For several decades I regularly have spent weeks or longer in a van traversing Texas backcountry (mainly), seeking nature's beauty with my camera. Sometimes I include my van in the shot. But for many areas I go, it's best not to look as if your vehicle and contents have much value. So I make my old van look quite junky.
Now for the last half-decade I've been increasingly specializing in long exposure light painting photography in remote, dark areas. There, a junky old van (opposed to a pickup truck) adds a sense of mystery. "What's he doing out here?" Also, questions of the creator becoming the created arise. "Have I actually become what I've been trying to appear as?"
In one sense, yes: I live a spartan lifestyle on the road (for it purifies me of my excesses). And a "hobo" in the traditional sense (see Wikipedia) is an itinerant living austerely as he travels the roads/rails searching for work.
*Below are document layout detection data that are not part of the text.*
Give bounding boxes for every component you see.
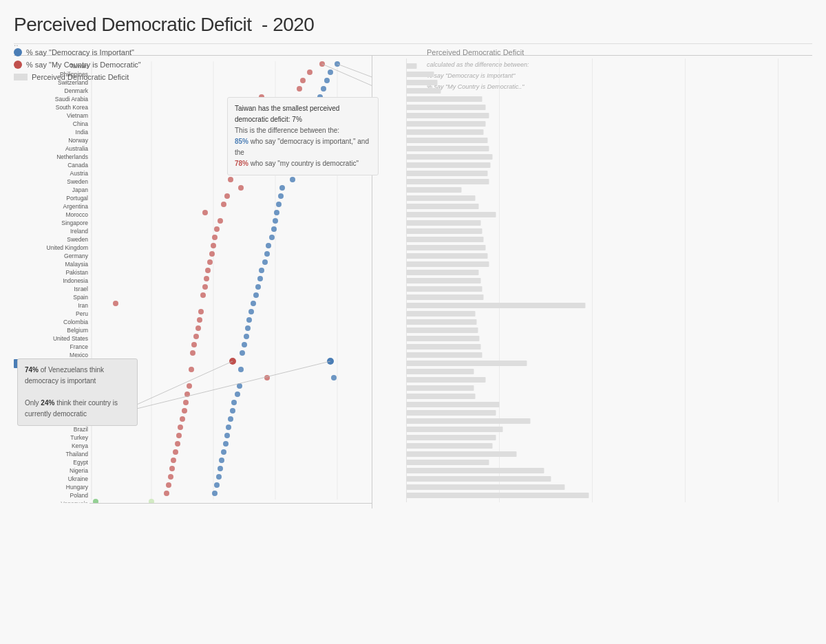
svg-text:Iran: Iran bbox=[78, 302, 88, 309]
svg-text:Taiwan: Taiwan bbox=[70, 63, 89, 69]
svg-rect-204 bbox=[407, 245, 486, 250]
svg-point-152 bbox=[189, 367, 194, 372]
svg-text:Brazil: Brazil bbox=[74, 426, 88, 433]
svg-point-93 bbox=[245, 325, 251, 331]
svg-point-157 bbox=[182, 408, 187, 414]
svg-text:Argentina: Argentina bbox=[63, 203, 89, 210]
svg-text:Mexico: Mexico bbox=[70, 352, 88, 358]
svg-rect-182 bbox=[407, 63, 417, 69]
svg-point-109 bbox=[219, 458, 224, 463]
svg-rect-225 bbox=[407, 418, 531, 424]
svg-point-64 bbox=[321, 86, 326, 92]
svg-rect-226 bbox=[407, 427, 503, 432]
svg-point-140 bbox=[205, 268, 211, 273]
svg-text:Australia: Australia bbox=[65, 145, 88, 152]
svg-point-132 bbox=[221, 202, 226, 207]
svg-point-149 bbox=[191, 342, 197, 347]
svg-point-94 bbox=[244, 334, 249, 339]
svg-text:Turkey: Turkey bbox=[70, 434, 88, 441]
svg-text:Malaysia: Malaysia bbox=[65, 261, 88, 268]
svg-point-78 bbox=[276, 202, 282, 207]
svg-text:Spain: Spain bbox=[73, 294, 88, 301]
svg-text:South Korea: South Korea bbox=[56, 104, 89, 111]
svg-point-96 bbox=[240, 350, 245, 356]
svg-rect-209 bbox=[407, 286, 483, 292]
svg-point-160 bbox=[176, 433, 182, 438]
svg-text:Egypt: Egypt bbox=[73, 459, 88, 466]
svg-text:Japan: Japan bbox=[72, 186, 88, 193]
svg-point-87 bbox=[257, 276, 263, 281]
main-title: Perceived Democratic Deficit - 2020 bbox=[14, 14, 812, 36]
svg-rect-232 bbox=[407, 476, 551, 482]
svg-point-106 bbox=[224, 433, 230, 438]
svg-rect-224 bbox=[407, 410, 496, 416]
svg-point-83 bbox=[266, 243, 271, 248]
svg-rect-227 bbox=[407, 435, 496, 440]
svg-rect-198 bbox=[407, 195, 476, 201]
svg-rect-233 bbox=[407, 484, 565, 490]
svg-text:Hungary: Hungary bbox=[66, 484, 89, 491]
svg-point-147 bbox=[195, 325, 201, 331]
svg-rect-197 bbox=[407, 187, 462, 193]
svg-point-61 bbox=[335, 61, 340, 67]
svg-text:India: India bbox=[76, 129, 89, 136]
right-chart-svg: 0% 25% 50% 75% 100% bbox=[372, 58, 812, 506]
svg-point-88 bbox=[255, 284, 261, 290]
svg-point-146 bbox=[197, 317, 202, 323]
svg-point-168 bbox=[93, 499, 98, 503]
svg-point-90 bbox=[251, 301, 256, 306]
svg-point-134 bbox=[218, 218, 223, 224]
svg-text:Austria: Austria bbox=[70, 170, 89, 177]
svg-rect-199 bbox=[407, 204, 479, 209]
svg-text:Nigeria: Nigeria bbox=[70, 467, 88, 474]
svg-point-113 bbox=[212, 491, 218, 496]
svg-text:Canada: Canada bbox=[67, 162, 88, 169]
svg-point-129 bbox=[228, 177, 233, 182]
svg-rect-223 bbox=[407, 402, 500, 407]
svg-point-117 bbox=[300, 78, 306, 83]
svg-point-92 bbox=[246, 317, 252, 323]
svg-point-116 bbox=[307, 69, 313, 75]
svg-point-102 bbox=[231, 400, 237, 405]
svg-rect-221 bbox=[407, 385, 474, 391]
svg-point-145 bbox=[198, 309, 204, 314]
svg-point-159 bbox=[178, 425, 183, 430]
svg-point-76 bbox=[279, 185, 285, 191]
svg-rect-206 bbox=[407, 261, 489, 267]
svg-point-79 bbox=[274, 210, 279, 215]
svg-rect-184 bbox=[407, 80, 438, 85]
svg-rect-210 bbox=[407, 294, 484, 300]
svg-text:Switzerland: Switzerland bbox=[58, 79, 88, 86]
svg-point-105 bbox=[226, 425, 231, 430]
svg-point-108 bbox=[221, 449, 226, 455]
svg-text:Colombia: Colombia bbox=[63, 319, 88, 325]
svg-rect-208 bbox=[407, 278, 481, 283]
svg-text:France: France bbox=[70, 343, 89, 350]
svg-point-77 bbox=[278, 193, 284, 199]
svg-point-101 bbox=[235, 391, 240, 397]
svg-rect-200 bbox=[407, 212, 496, 217]
svg-text:Singapore: Singapore bbox=[61, 219, 88, 226]
svg-point-138 bbox=[209, 251, 215, 257]
svg-point-148 bbox=[193, 334, 199, 339]
svg-text:Norway: Norway bbox=[68, 137, 89, 144]
svg-point-85 bbox=[262, 259, 268, 265]
svg-rect-234 bbox=[407, 493, 589, 498]
svg-rect-196 bbox=[407, 179, 489, 184]
svg-rect-188 bbox=[407, 113, 489, 118]
venezuela-tooltip: 74% of Venezuelans think democracy is im… bbox=[17, 358, 138, 426]
svg-text:Poland: Poland bbox=[70, 492, 89, 499]
svg-point-86 bbox=[259, 268, 264, 273]
svg-point-150 bbox=[190, 350, 195, 356]
svg-rect-190 bbox=[407, 129, 484, 135]
svg-point-118 bbox=[297, 86, 302, 92]
svg-point-95 bbox=[242, 342, 247, 347]
svg-point-75 bbox=[290, 177, 295, 182]
svg-text:Sweden: Sweden bbox=[67, 236, 88, 243]
svg-point-100 bbox=[237, 383, 242, 389]
svg-point-111 bbox=[216, 474, 222, 480]
svg-text:Saudi Arabia: Saudi Arabia bbox=[55, 96, 88, 103]
svg-point-98 bbox=[238, 367, 244, 372]
svg-rect-185 bbox=[407, 88, 441, 94]
svg-rect-230 bbox=[407, 460, 489, 465]
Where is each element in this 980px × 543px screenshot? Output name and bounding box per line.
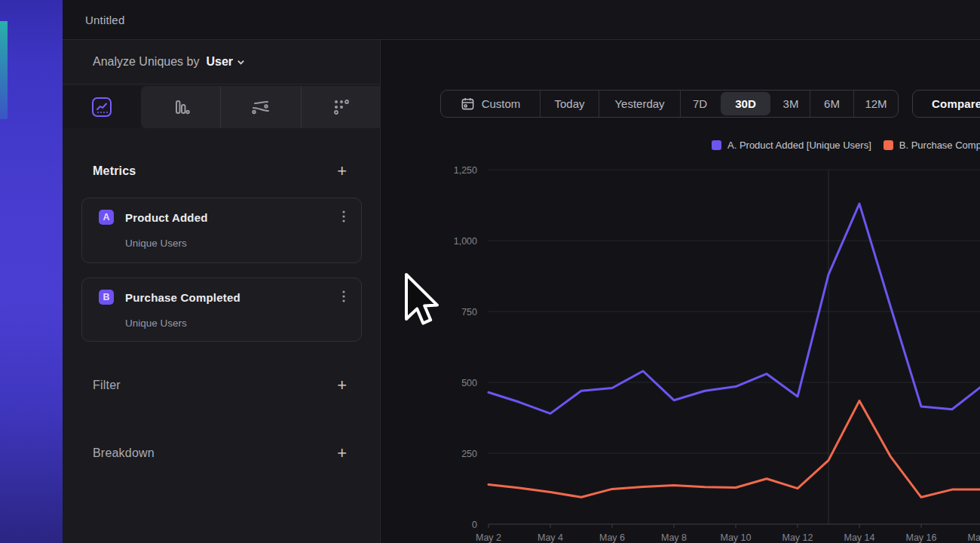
- add-breakdown-button[interactable]: +: [335, 446, 348, 461]
- chart-panel: Custom Today Yesterday 7D 30D 3M 6M 12M …: [381, 40, 980, 543]
- svg-text:1,250: 1,250: [454, 165, 477, 176]
- app-window: Untitled Analyze Uniques by User: [0, 0, 980, 543]
- metric-measure[interactable]: Unique Users: [125, 318, 187, 329]
- range-30d-active[interactable]: 30D: [721, 92, 770, 115]
- legend-item-b[interactable]: B. Purchase Completed [Unique Users]: [884, 140, 980, 151]
- legend-swatch-b: [884, 140, 893, 150]
- svg-text:May 10: May 10: [721, 532, 752, 543]
- svg-text:May 14: May 14: [844, 532, 875, 543]
- chart-type-tab-group: [141, 86, 381, 128]
- svg-text:May 12: May 12: [782, 532, 813, 543]
- report-title[interactable]: Untitled: [85, 14, 124, 26]
- analyze-by-dropdown[interactable]: User: [206, 55, 245, 69]
- range-custom[interactable]: Custom: [441, 90, 540, 117]
- svg-text:500: 500: [461, 378, 477, 388]
- legend-swatch-a: [712, 140, 721, 150]
- metric-name: Purchase Completed: [125, 291, 337, 304]
- breakdown-title: Breakdown: [93, 446, 155, 460]
- line-chart[interactable]: 02505007501,0001,250May 2May 4May 6May 8…: [381, 158, 980, 543]
- metric-menu-button[interactable]: [337, 208, 351, 227]
- add-icon: +: [337, 376, 347, 394]
- svg-text:750: 750: [461, 307, 477, 318]
- flows-icon: [250, 96, 272, 118]
- chevron-down-icon: [237, 58, 245, 66]
- metric-badge-a: A: [99, 210, 114, 225]
- grid-dots-icon: [329, 96, 352, 118]
- svg-text:May 6: May 6: [599, 532, 625, 543]
- metric-badge-b: B: [99, 290, 114, 305]
- svg-text:May 2: May 2: [476, 532, 501, 543]
- chart-legend: A. Product Added [Unique Users] B. Purch…: [712, 140, 980, 151]
- metric-card-a[interactable]: A Product Added Unique Users: [81, 198, 362, 263]
- calendar-icon: [461, 97, 475, 111]
- range-yesterday[interactable]: Yesterday: [599, 90, 680, 117]
- analyze-header: Analyze Uniques by User: [63, 40, 380, 84]
- add-metric-button[interactable]: +: [335, 164, 348, 179]
- add-filter-button[interactable]: +: [335, 378, 348, 393]
- add-icon: +: [337, 161, 347, 180]
- svg-text:May 8: May 8: [661, 532, 687, 543]
- metric-menu-button[interactable]: [337, 288, 351, 307]
- filter-title: Filter: [93, 379, 121, 392]
- teal-accent-strip: [0, 21, 8, 119]
- add-icon: +: [337, 443, 347, 462]
- tab-flows[interactable]: [220, 86, 300, 128]
- legend-label-a: A. Product Added [Unique Users]: [727, 140, 871, 151]
- background-gradient-strip: [0, 0, 63, 543]
- filter-section: Filter +: [63, 375, 380, 396]
- chart-type-tabs: [63, 86, 380, 128]
- range-7d[interactable]: 7D: [680, 90, 719, 117]
- compare-button[interactable]: Compare: [912, 90, 980, 118]
- svg-text:1,000: 1,000: [454, 236, 477, 247]
- bar-chart-icon: [170, 97, 191, 118]
- range-6m[interactable]: 6M: [810, 90, 853, 117]
- range-3m[interactable]: 3M: [772, 90, 810, 117]
- range-12m[interactable]: 12M: [853, 90, 898, 117]
- metric-name: Product Added: [125, 211, 337, 224]
- svg-text:May 4: May 4: [537, 532, 563, 543]
- legend-label-b: B. Purchase Completed [Unique Users]: [899, 140, 980, 151]
- tab-grid-dots[interactable]: [301, 86, 381, 128]
- date-range-selector: Custom Today Yesterday 7D 30D 3M 6M 12M: [440, 90, 899, 118]
- svg-text:250: 250: [461, 449, 477, 459]
- range-today[interactable]: Today: [540, 90, 599, 117]
- breakdown-section: Breakdown +: [63, 443, 380, 464]
- analyze-by-label: Analyze Uniques by: [93, 55, 199, 69]
- tab-bar-chart[interactable]: [141, 86, 220, 128]
- metric-measure[interactable]: Unique Users: [125, 238, 187, 249]
- legend-item-a[interactable]: A. Product Added [Unique Users]: [712, 140, 871, 151]
- svg-text:May 16: May 16: [906, 532, 937, 543]
- metrics-title: Metrics: [93, 164, 136, 178]
- svg-text:May 18: May 18: [968, 532, 980, 543]
- metric-card-b[interactable]: B Purchase Completed Unique Users: [81, 278, 362, 342]
- kebab-icon: [338, 210, 349, 223]
- svg-text:0: 0: [472, 520, 477, 530]
- analyze-by-value: User: [206, 55, 233, 69]
- query-builder-sidebar: Analyze Uniques by User: [63, 40, 381, 543]
- tab-line-chart[interactable]: [63, 86, 141, 128]
- metrics-header: Metrics +: [63, 161, 380, 182]
- line-chart-icon: [91, 97, 112, 118]
- kebab-icon: [338, 290, 349, 303]
- top-bar: Untitled: [63, 0, 980, 40]
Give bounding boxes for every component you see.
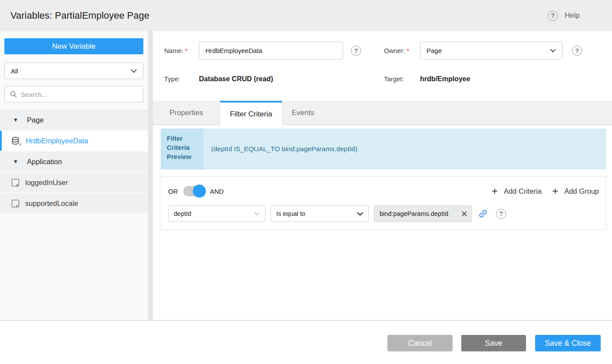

Analogous to my search for my work -- great photos.
Because I also write screenplays, an imagined narrative sequence occurred to me, particularly as I'm a rather private person:
"A photographer on a rural street shoot follows a junky old van around. Its owner, apparently, is either absent in the dark wilderness or too reclusive to show himself/herself. Until...!"
This self-referential fictional narrative [drawn from my ongoing light-painting body-of-work of nature areas] crosscuts categories, including rural "street" photography (as it raises issues germane to it, such as privacy, ethics, and identity. Also, psychological concepts such as Jungian "shadow self," (multiple) "persona" or masks.) I hope its ironic and self-mocking dark humor will entertain as well as make the viewer think.